Provided records:
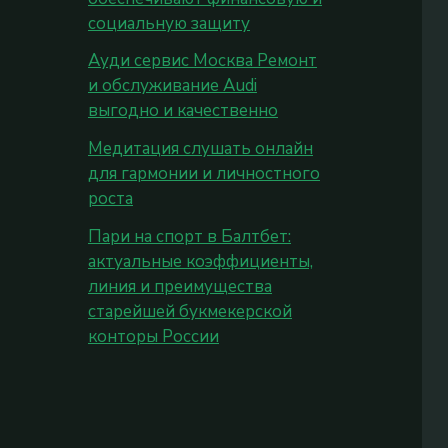
социальную защиту
Ауди сервис Москва Ремонт
и обслуживание Audi
выгодно и качественно
Медитация слушать онлайн
для гармонии и личностного
роста
Пари на спорт в Балтбет:
актуальные коэффициенты,
линия и преимущества
старейшей букмекерской
конторы России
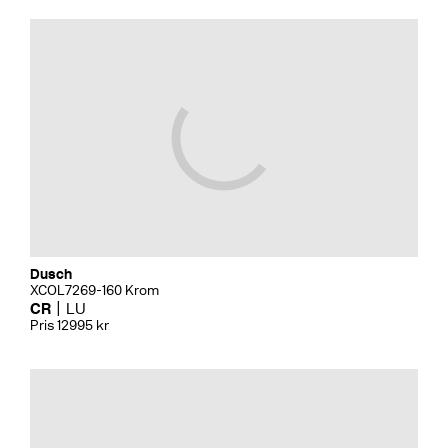
Dusch
XCOL7269-160 Krom
CR
LU
Pris 12995 kr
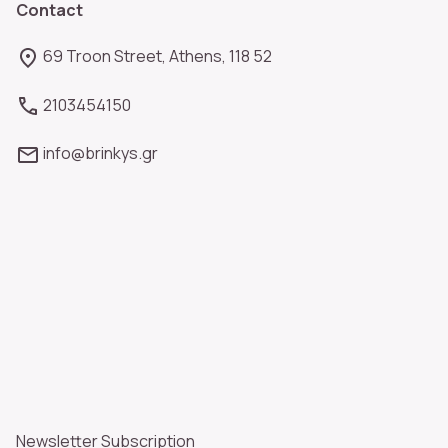
Contact
69 Troon Street, Athens, 118 52
2103454150
info@brinkys.gr
Newsletter Subscription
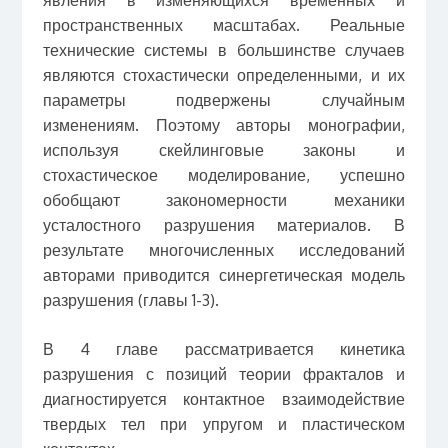
пространственных масштабах. Реальные
технические системы в большинстве случаев
являются стохастически определенными, и их
параметры подвержены случайным
изменениям. Поэтому авторы монографии,
используя скейлинговые законы и
стохастическое моделирование, успешно
обобщают закономерности механики
усталостного разрушения материалов. В
результате многочисленных исследований
авторами приводится синергетическая модель
разрушения (главы 1-3).
В 4 главе рассматривается кинетика
разрушения с позиций теории фракталов и
диагностируется контактное взаимодействие
твердых тел при упругом и пластическом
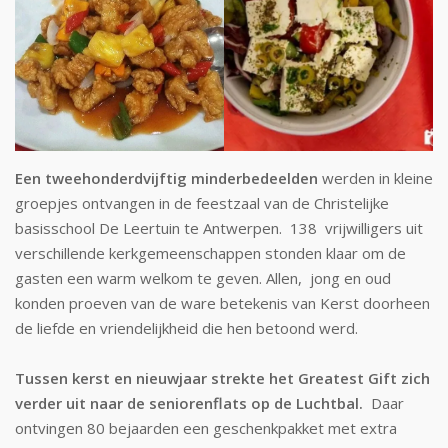
Een tweehonderdvijftig minderbedeelden
werden in kleine
groepjes ontvangen in de feestzaal van de Christelijke
basisschool De Leertuin te Antwerpen. 138 vrijwilligers uit
verschillende kerkgemeenschappen stonden klaar om de
gasten een warm welkom te geven. Allen, jong en oud
konden proeven van de ware betekenis van Kerst doorheen
de liefde en vriendelijkheid die hen betoond werd.
Tussen kerst en nieuwjaar strekte het Greatest Gift zich
verder uit naar de seniorenflats op de Luchtbal.
Daar
ontvingen 80 bejaarden een geschenkpakket met extra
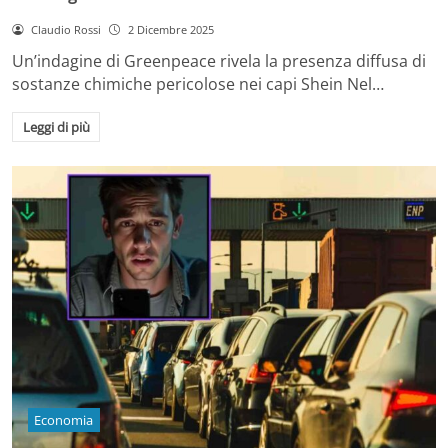
Claudio Rossi
2 Dicembre 2025
Un’indagine di Greenpeace rivela la presenza diffusa di
sostanze chimiche pericolose nei capi Shein Nel…
Leggi di più
Economia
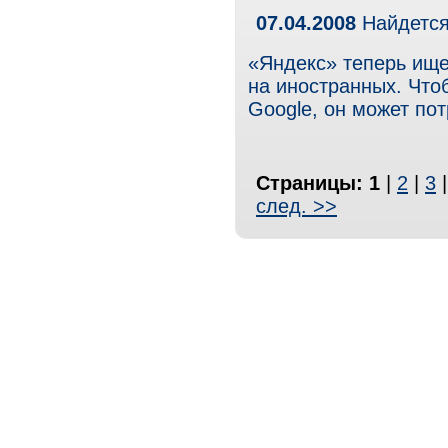
07.04.2008
Найдется
«Яндекс» теперь ищет
на иностранных. Что
Google, он может пот
Страницы:
1
|
2
|
3
след. >>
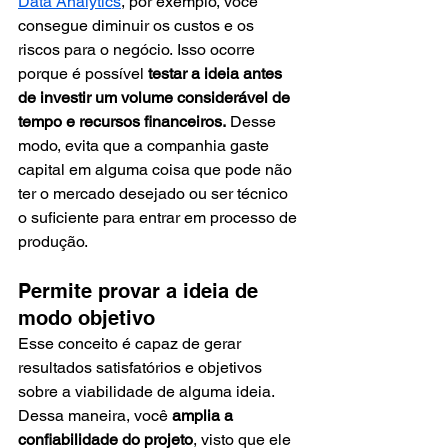
Data Analytics
, por exemplo, você 
consegue diminuir os custos e os 
riscos para o negócio. Isso ocorre 
porque é possível 
testar a ideia antes 
de investir um volume considerável de 
tempo e recursos financeiros.
 Desse 
modo, evita que a companhia gaste 
capital em alguma coisa que pode não 
ter o mercado desejado ou ser técnico 
o suficiente para entrar em processo de 
produção. 
Permite provar a ideia de 
modo objetivo 
Esse conceito é capaz de gerar 
resultados satisfatórios e objetivos 
sobre a viabilidade de alguma ideia. 
Dessa maneira, você 
amplia a 
confiabilidade do projeto
, visto que ele 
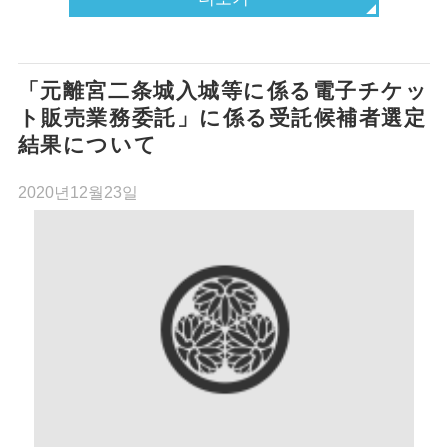
「元離宮二条城入城等に係る電子チケッ
ト販売業務委託」に係る受託候補者選定
結果について
2020년12월23일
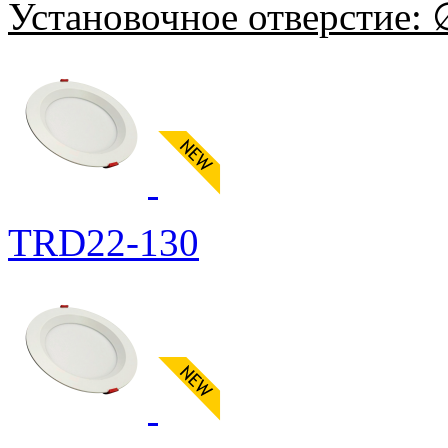
Установочное отверстие:
∅
TRD22-130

Task directions:
Reproduce exactly, with no pictures, the lines above from the one holding "sostanze chimiche pericolose" to the one holding "modo objetivo", inclusive.

Output for this exercise:
sostanze chimiche pericolose nei capi Shein Nel…
Leggi di più
Economia
07.04.2008
Найдется
«Яндекс» теперь ищет
на иностранных. Что
Google, он может пот
Страницы:
1
|
2
|
3
след. >>
Data Analytics
, por exemplo, você 
consegue diminuir os custos e os 
riscos para o negócio. Isso ocorre 
porque é possível 
testar a ideia antes 
de investir um volume considerável de 
tempo e recursos financeiros.
 Desse 
modo, evita que a companhia gaste 
capital em alguma coisa que pode não 
ter o mercado desejado ou ser técnico 
o suficiente para entrar em processo de 
produção. 
Permite provar a ideia de 
modo objetivo 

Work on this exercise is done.